The federal government is reforming the Bankruptcy and Insolvency Act and the Companies’ Creditors Arrangement Act on Nov. 1, 2019 to enhance retirement security and protect pension plans.

As it announced in its 2019 budget in March, the reforms are aimed at making the insolvency process fairer, more transparent and more accessible.

Read: Budget 2019: Proposed changes to pension legislation, annuities, CPP

The amendments will:

  • Require participants in an insolvency proceeding to act in good faith;
  • Provide for the possibility of court-ordered disclosure of a creditor’s real economic interest in an insolvent company;
  • Impose director liability in appropriate cases for executive compensation payments in the lead-up to an insolvency;
  • Limit the decisions that can be taken at the outset of a CCAA proceeding to measures necessary to avoid the immediate liquidation of an insolvent company, thereby improving participation of all players; and
  • Exempt assets held in registered disability savings plans from creditor claims in bankruptcy.

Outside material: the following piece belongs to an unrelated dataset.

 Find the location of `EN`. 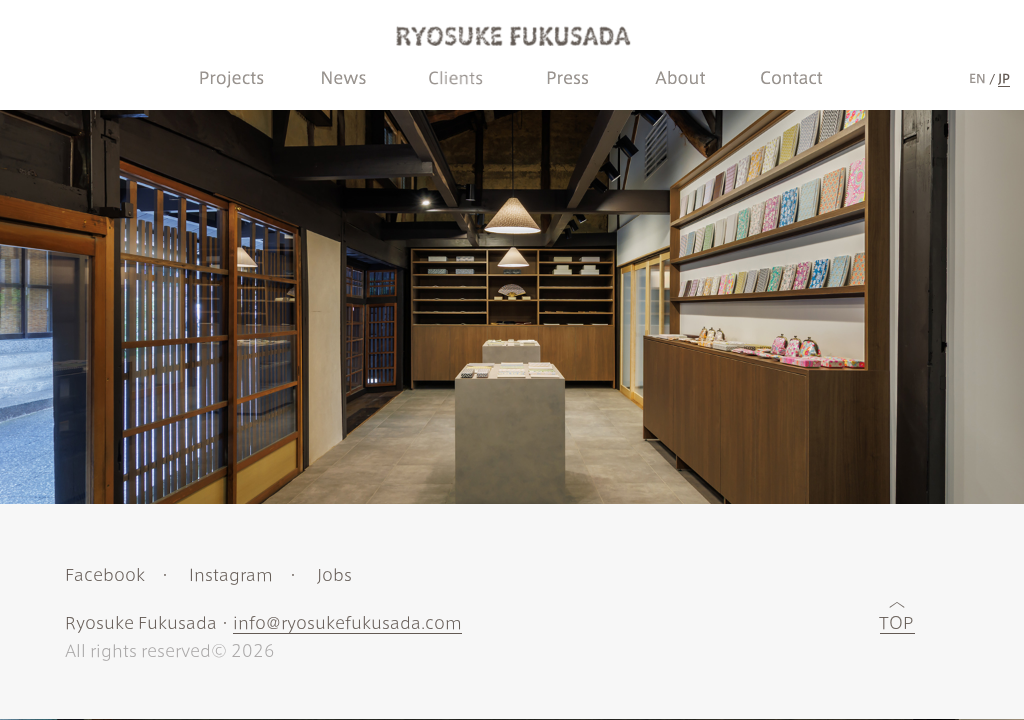 EN is located at coordinates (977, 78).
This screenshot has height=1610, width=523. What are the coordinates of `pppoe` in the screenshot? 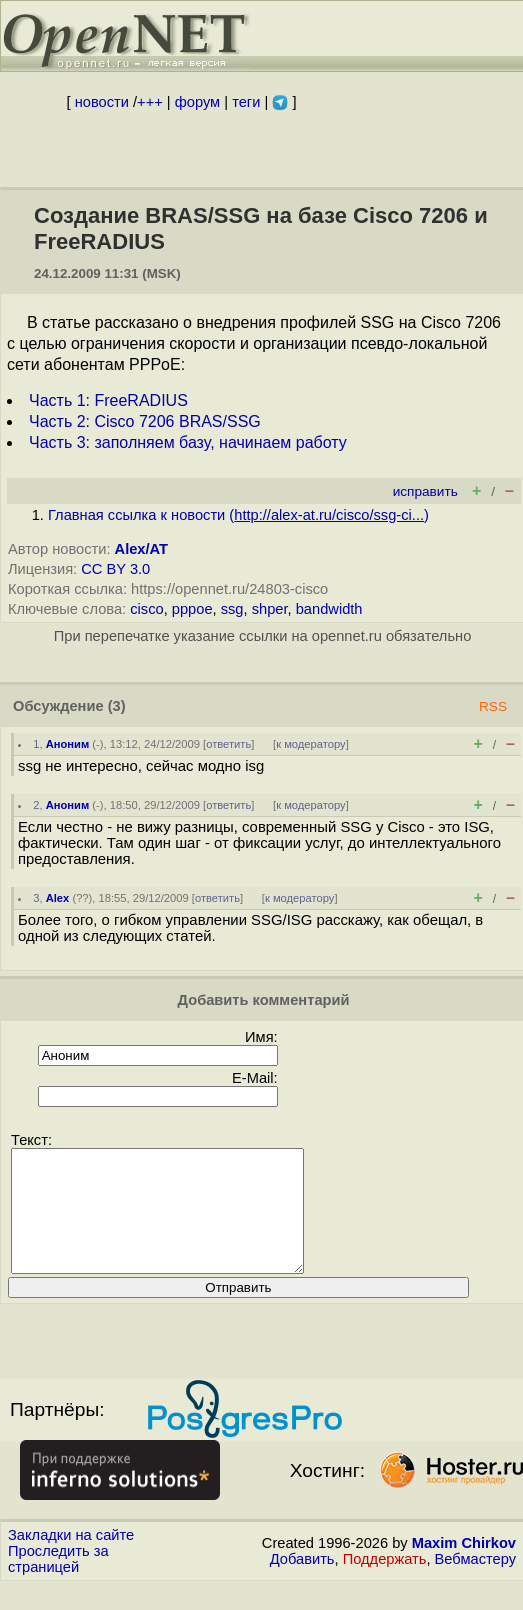 It's located at (192, 609). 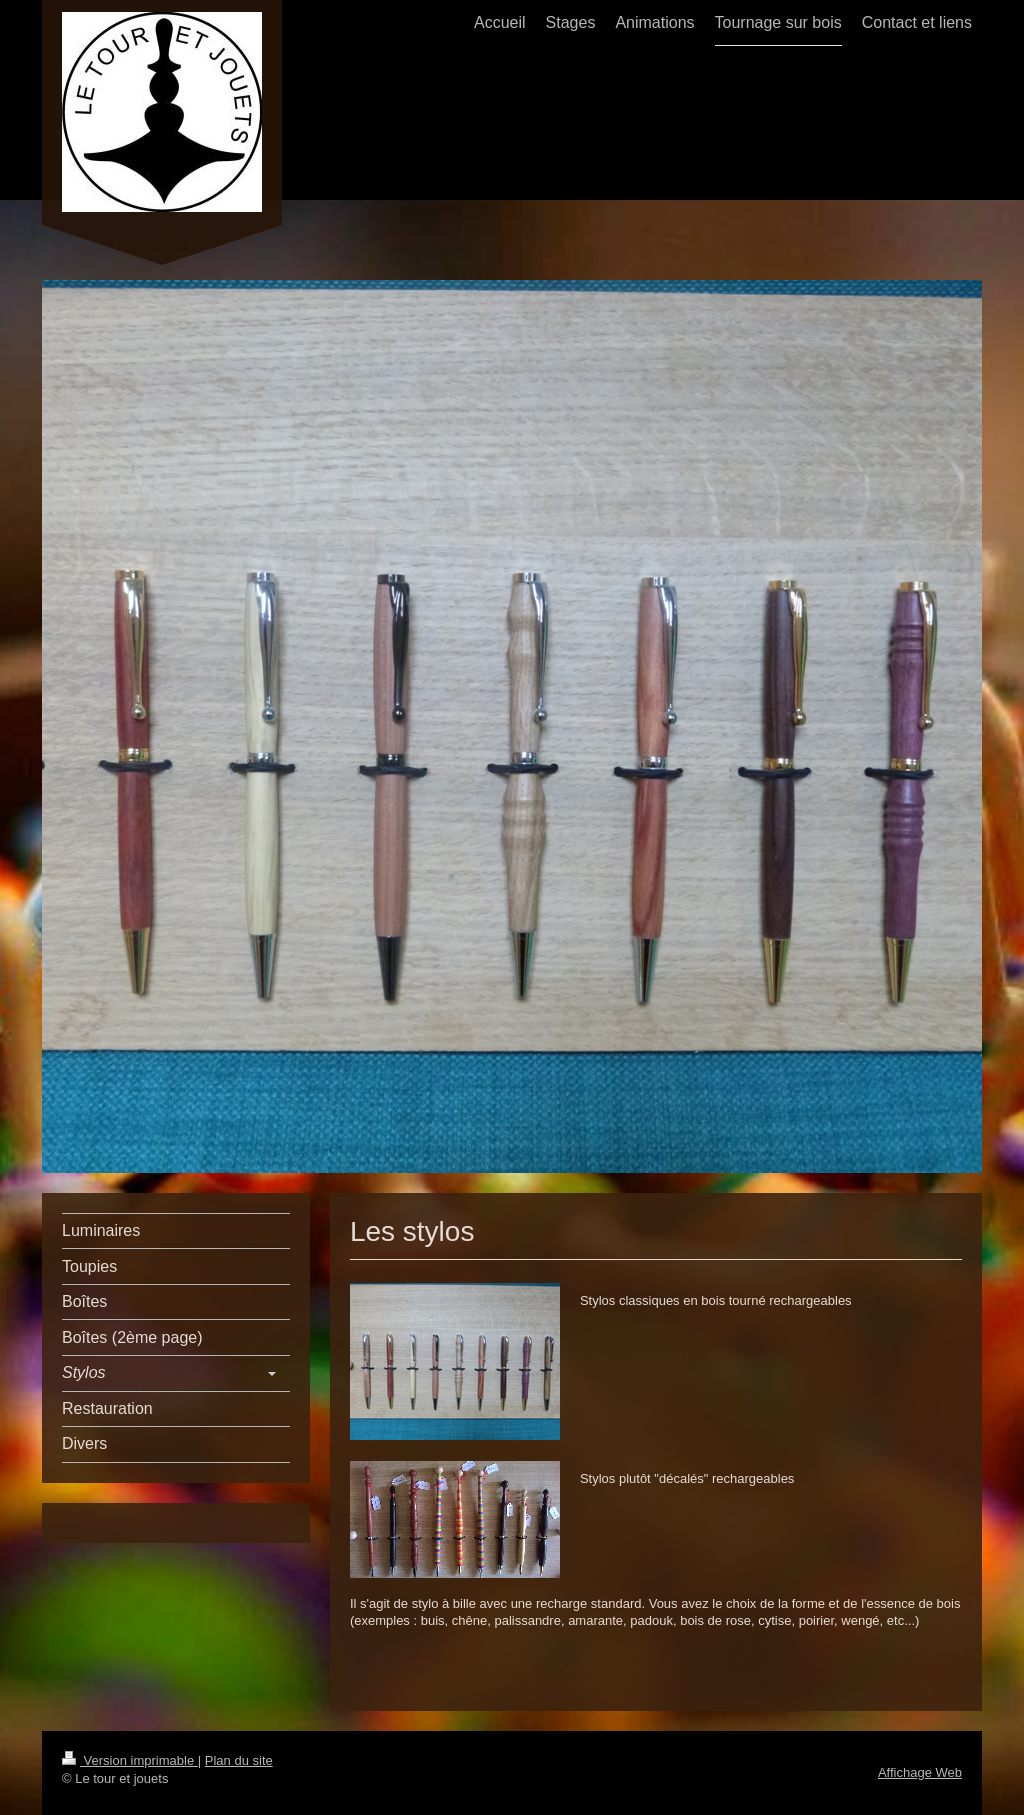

Read: 2019 Top 100 Pension Funds Report: Deconstructing pension protection, promises and priorities 

“It is unacceptable that some pensioners face hardship because of their employer’s insolvency and underfunded pension plans,” said Navdeep Bains, minister of innovation, science and economic development, in a press release. “Our government believes that after a lifetime of hard work, Canadians deserve a secure and dignified retirement. With these reforms, we are protecting Canadians’ retirement security and the ability of businesses to invest, grow and create more good jobs.”